**DATA SHOWN**:
+ + + + + + +

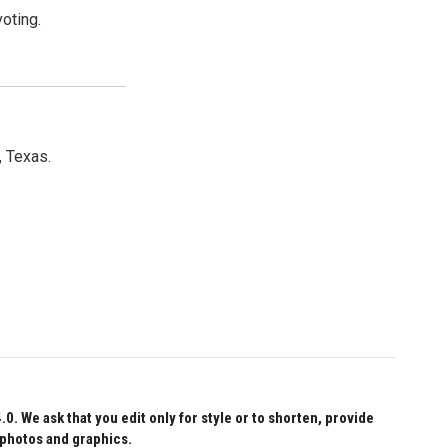
oting.
, Texas.
 We ask that you edit only for style or to shorten, provide
 photos and graphics.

+ + + + + + +

**ACTIVITY**: In your copy of the data above, leave out the pictures and repeat everything else exactly.

**RESPONSE AREA**:
oting.
, Texas.
 We ask that you edit only for style or to shorten, provide
 photos and graphics.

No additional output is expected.